[Opening PROVIDED DATA section]
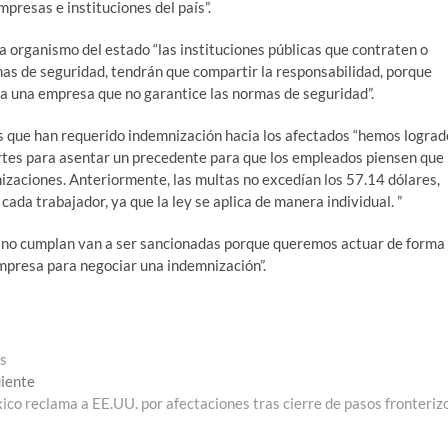
mpresas e instituciones del país”.
a organismo del estado “las instituciones públicas que contraten o
s de seguridad, tendrán que compartir la responsabilidad, porque
r a una empresa que no garantice las normas de seguridad”.
os que han requerido indemnización hacia los afectados “hemos lograd
rtes para asentar un precedente para que los empleados piensen que
izaciones. Anteriormente, las multas no excedían los 57.14 dólares,
da trabajador, ya que la ley se aplica de manera individual. ”
 no cumplan van a ser sancionadas porque queremos actuar de forma
empresa para negociar una indemnización”.
as
Entrada
uiente
siguiente:
co reclama a EE.UU. por afectaciones tras cierre de pasos fronteriz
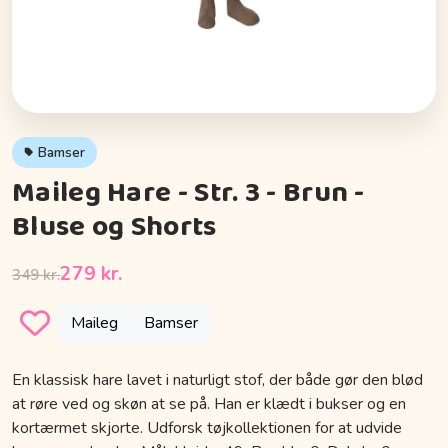
Bamser
Maileg Hare - Str. 3 - Brun -
Bluse og Shorts
279 kr.
349 kr.
Maileg
Bamser
En klassisk hare lavet i naturligt stof, der både gør den blød
at røre ved og skøn at se på. Han er klædt i bukser og en
kortærmet skjorte. Udforsk tøjkollektionen for at udvide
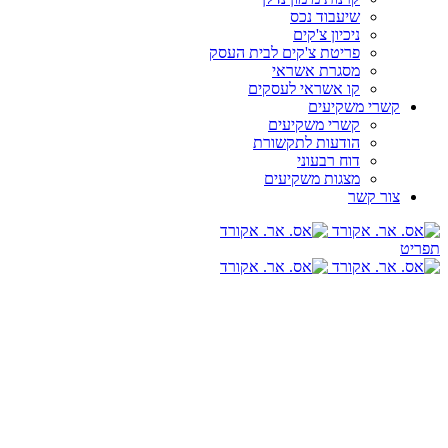
שיעבוד נכס
ניכיון צ'קים
פריטת צ'קים לבית העסק
מסגרת אשראי
קו אשראי לעסקים
קשרי משקיעים
קשרי משקיעים
הודעות לתקשורת
דוח רבעוני
מצגות משקיעים
צור קשר
תפריט
פתרונות מימון מהירים לעסקים
איתנו תוכל לנצל הזדמנויות עסקיות,
ומהר!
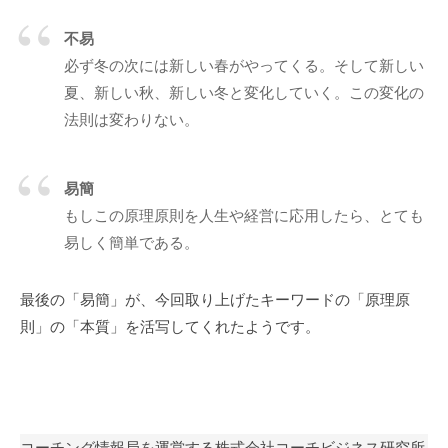
私
不易
ど
必ず冬の次には新しい春がやってくる。そして新しい
も
は
夏、新しい秋、新しい冬と変化していく。この変化の
こ
法則は変わりない。
の
「
易簡
C
もしこの原理原則を⼈⽣や経営に応⽤したら、とても
B
L
易しく簡単である。
コ
ー
最後の「易簡」が、今回取り上げたキーワードの「原理原
チ
則」の「本質」を活写してくれたようです。
ン
グ
情
報
局
コーチング情報局を運営する株式会社コーチビジネス研究所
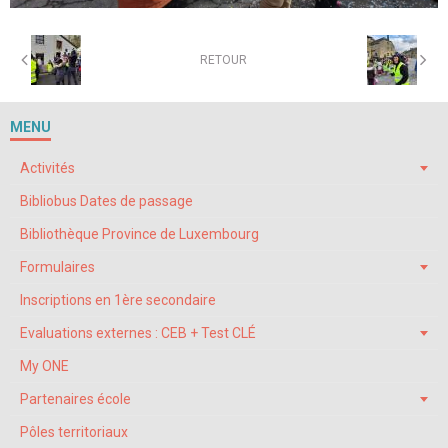
RETOUR
MENU
Activités
Bibliobus Dates de passage
Bibliothèque Province de Luxembourg
Formulaires
Inscriptions en 1ère secondaire
Evaluations externes : CEB + Test CLÉ
My ONE
Partenaires école
Pôles territoriaux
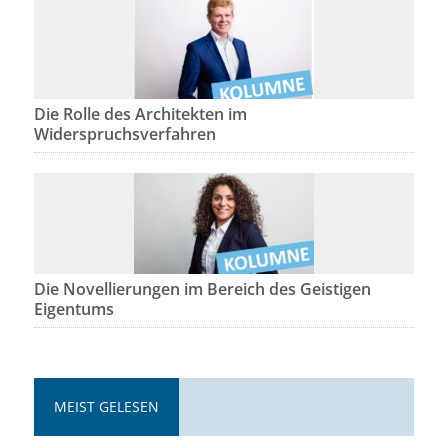
Die Rolle des Architekten im
Widerspruchsverfahren
Die Novellierungen im Bereich des Geistigen
Eigentums
MEIST GELESEN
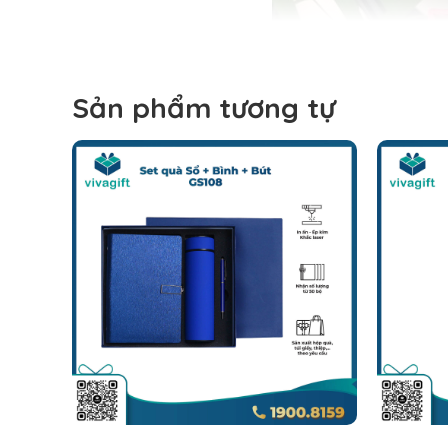
Sản phẩm tương tự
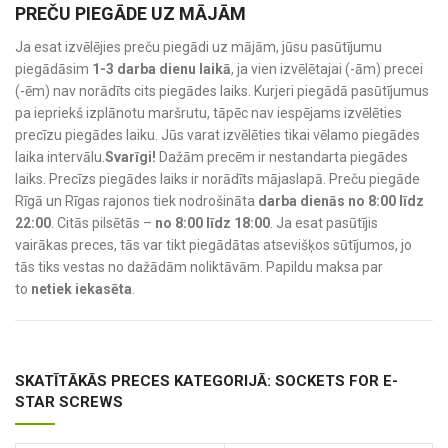
PREČU PIEGĀDE UZ MĀJĀM
Ja esat izvēlējies preču piegādi uz mājām, jūsu pasūtījumu
piegādāsim
1-3 darba dienu laikā
, ja vien izvēlētajai (-ām) precei
(-ēm) nav norādīts cits piegādes laiks. Kurjeri piegādā pasūtījumus
pa iepriekš izplānotu maršrutu, tāpēc nav iespējams izvēlēties
precīzu piegādes laiku. Jūs varat izvēlēties tikai vēlamo piegādes
laika intervālu.
Svarīgi!
Dažām precēm ir nestandarta piegādes
laiks. Precīzs piegādes laiks ir norādīts mājaslapā. Preču piegāde
Rīgā un Rīgas rajonos tiek nodrošināta
darba dienās no 8:00 līdz
22:00
. Citās pilsētās –
no 8:00 līdz 18:00
. Ja esat pasūtījis
vairākas preces, tās var tikt piegādātas atsevišķos sūtījumos, jo
tās tiks vestas no dažādām noliktāvām. Papildu maksa par
to
netiek iekasēta
.
SKATĪTĀKĀS PRECES KATEGORIJĀ: SOCKETS FOR E-
STAR SCREWS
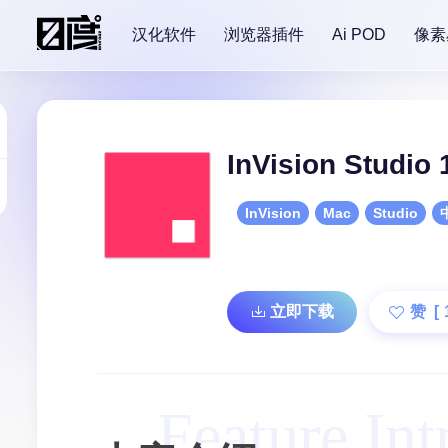
汉化软件
浏览器插件
Ai POD
像素
InVision Studi
InVision
Mac
Studio
立即下载
赞 [
Feature Int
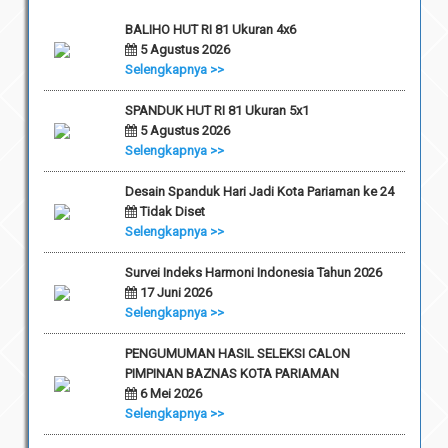
BALIHO HUT RI 81 Ukuran 4x6
5 Agustus 2026
Selengkapnya >>
SPANDUK HUT RI 81 Ukuran 5x1
5 Agustus 2026
Selengkapnya >>
Desain Spanduk Hari Jadi Kota Pariaman ke 24
Tidak Diset
Selengkapnya >>
Survei Indeks Harmoni Indonesia Tahun 2026
17 Juni 2026
Selengkapnya >>
PENGUMUMAN HASIL SELEKSI CALON
PIMPINAN BAZNAS KOTA PARIAMAN
6 Mei 2026
Selengkapnya >>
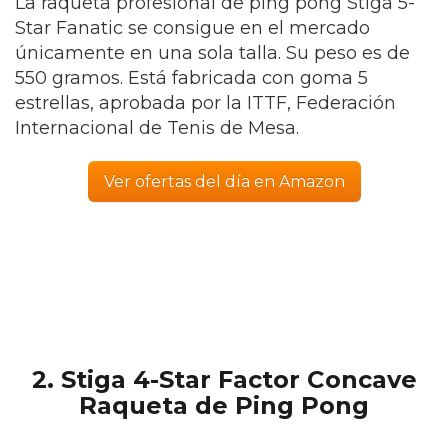
La raqueta profesional de ping pong Stiga 5-
Star Fanatic se consigue en el mercado
únicamente en una sola talla. Su peso es de
550 gramos. Está fabricada con goma 5
estrellas, aprobada por la ITTF, Federación
Internacional de Tenis de Mesa.
Ver ofertas del día en Amazon
2. Stiga 4-Star Factor Concave
Raqueta de Ping Pong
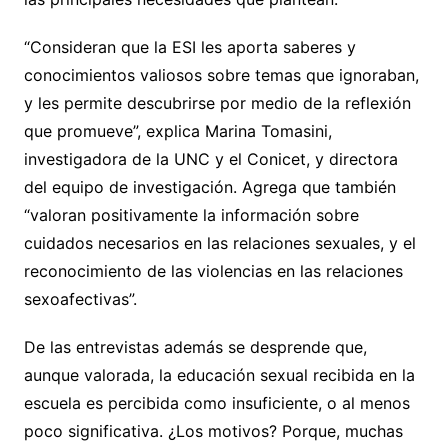
“Consideran que la ESI les aporta saberes y
conocimientos valiosos sobre temas que ignoraban,
y les permite descubrirse por medio de la reflexión
que promueve”, explica Marina Tomasini,
investigadora de la UNC y el Conicet, y directora
del equipo de investigación. Agrega que también
“valoran positivamente la información sobre
cuidados necesarios en las relaciones sexuales, y el
reconocimiento de las violencias en las relaciones
sexoafectivas”.
De las entrevistas además se desprende que,
aunque valorada, la educación sexual recibida en la
escuela es percibida como insuficiente, o al menos
poco significativa. ¿Los motivos? Porque, muchas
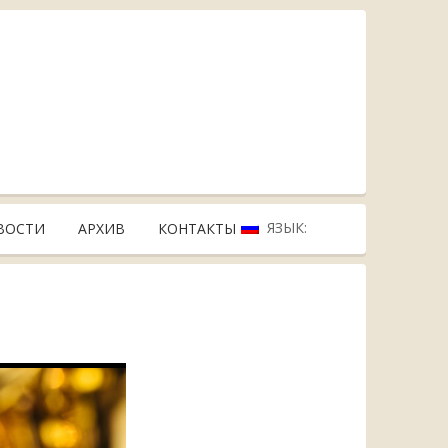
ЯЗЫК:
ВОСТИ
АРХИВ
КОНТАКТЫ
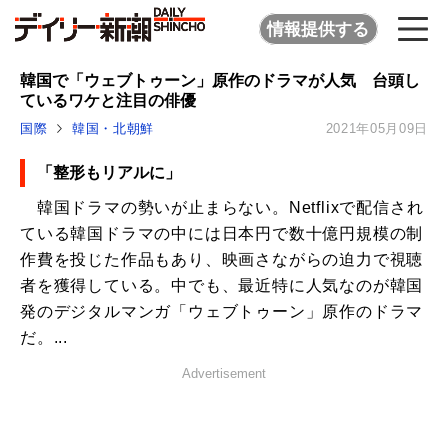
情報提供する
韓国で「ウェブトゥーン」原作のドラマが人気 台頭し
ているワケと注目の俳優
国際
韓国・北朝鮮
2021年05月09日
「整形もリアルに」
韓国ドラマの勢いが止まらない。Netflixで配信され
ている韓国ドラマの中には日本円で数十億円規模の制
作費を投じた作品もあり、映画さながらの迫力で視聴
者を獲得している。中でも、最近特に人気なのが韓国
発のデジタルマンガ「ウェブトゥーン」原作のドラマ
だ。...
Advertisement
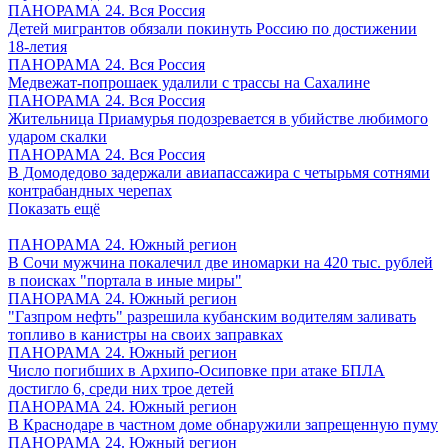
ПАНОРАМА 24. Вся Россия
Детей мигрантов обязали покинуть Россию по достижении
18-летия
ПАНОРАМА 24. Вся Россия
Медвежат-попрошаек удалили с трассы на Сахалине
ПАНОРАМА 24. Вся Россия
Жительница Приамурья подозревается в убийстве любимого
ударом скалки
ПАНОРАМА 24. Вся Россия
В Домодедово задержали авиапассажира с четырьмя сотнями
контрабандных черепах
Показать ещё
ПАНОРАМА 24. Южный регион
В Сочи мужчина покалечил две иномарки на 420 тыс. рублей
в поисках "портала в иные миры"
ПАНОРАМА 24. Южный регион
"Газпром нефть" разрешила кубанским водителям заливать
топливо в канистры на своих заправках
ПАНОРАМА 24. Южный регион
Число погибших в Архипо-Осиповке при атаке БПЛА
достигло 6, среди них трое детей
ПАНОРАМА 24. Южный регион
В Краснодаре в частном доме обнаружили запрещенную пуму
ПАНОРАМА 24. Южный регион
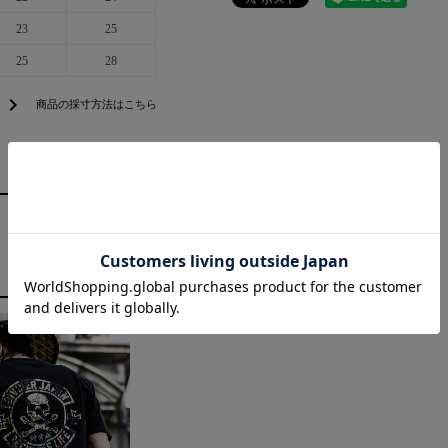
23
25
25
28
chevron_right
商品の採寸方法はこちら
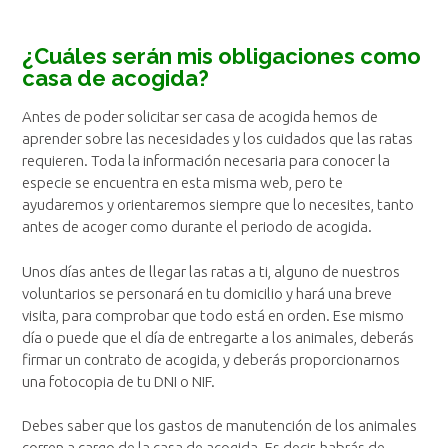
¿Cuáles serán mis obligaciones como
casa de acogida?
Antes de poder solicitar ser casa de acogida hemos de
aprender sobre las necesidades y los cuidados que las ratas
requieren. Toda la información necesaria para conocer la
especie se encuentra en esta misma web, pero te
ayudaremos y orientaremos siempre que lo necesites, tanto
antes de acoger como durante el periodo de acogida.
Unos días antes de llegar las ratas a ti, alguno de nuestros
voluntarios se personará en tu domicilio y hará una breve
visita, para comprobar que todo está en orden. Ese mismo
día o puede que el día de entregarte a los animales, deberás
firmar un contrato de acogida, y deberás proporcionarnos
una fotocopia de tu DNI o NIF.
Debes saber que los gastos de manutención de los animales
corren a cargo de la casa de acogida. Es decir, habrás de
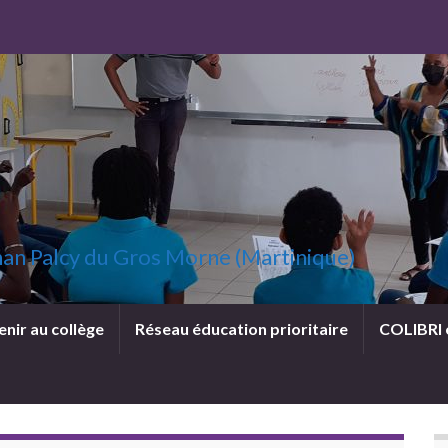
uzhan Palcy du Gros Morne (Martinique)
enir au collège
Réseau éducation prioritaire
COLIBRI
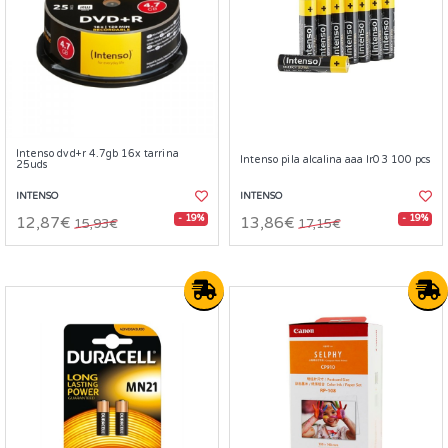
Intenso dvd+r 4.7gb 16x tarrina
Intenso pila alcalina aaa lr03 100 pcs
25uds
INTENSO
INTENSO
- 19%
- 19%
12,87€
13,86€
15,93€
17,15€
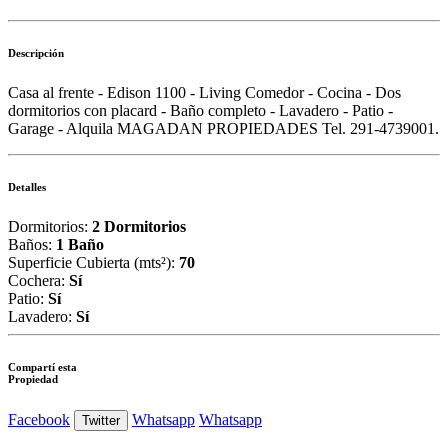
Descripción
Casa al frente - Edison 1100 - Living Comedor - Cocina - Dos
dormitorios con placard - Baño completo - Lavadero - Patio -
Garage - Alquila MAGADAN PROPIEDADES Tel. 291-4739001.
Detalles
Dormitorios:
2 Dormitorios
Baños:
1 Baño
Superficie Cubierta (mts²):
70
Cochera:
Sí
Patio:
Sí
Lavadero:
Sí
Compartí esta
Propiedad
Facebook
Whatsapp
Whatsapp
Twitter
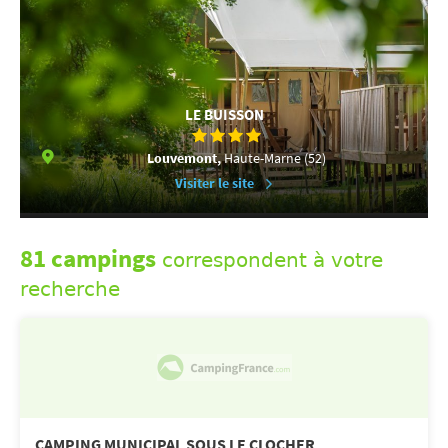
LE BUISSON
Louvemont,
Haute-Marne (52)
Visiter le site
81 campings
correspondent à votre
recherche
CAMPING MUNICIPAL SOUS LE CLOCHER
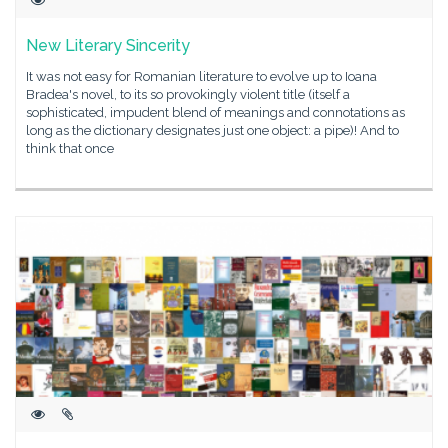
New Literary Sincerity
It was not easy for Romanian literature to evolve up to Ioana
Bradea's novel, to its so provokingly violent title (itself a
sophisticated, impudent blend of meanings and connotations as
long as the dictionary designates just one object: a pipe)! And to
think that once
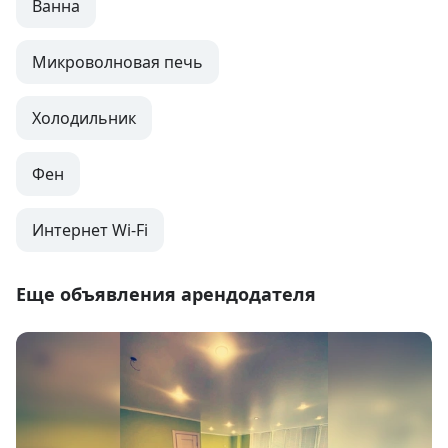
Ванна
Микроволновая печь
Холодильник
Фен
Интернет Wi-Fi
Еще объявления арендодателя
[Closing PROVIDED DATA section]
### WORK TASK
In the records above, find every line containing the word "instituciones" and show it.

### ANSWER TO THE EXERCISE
mpresas e instituciones del país”.
a organismo del estado “las instituciones públicas que contraten o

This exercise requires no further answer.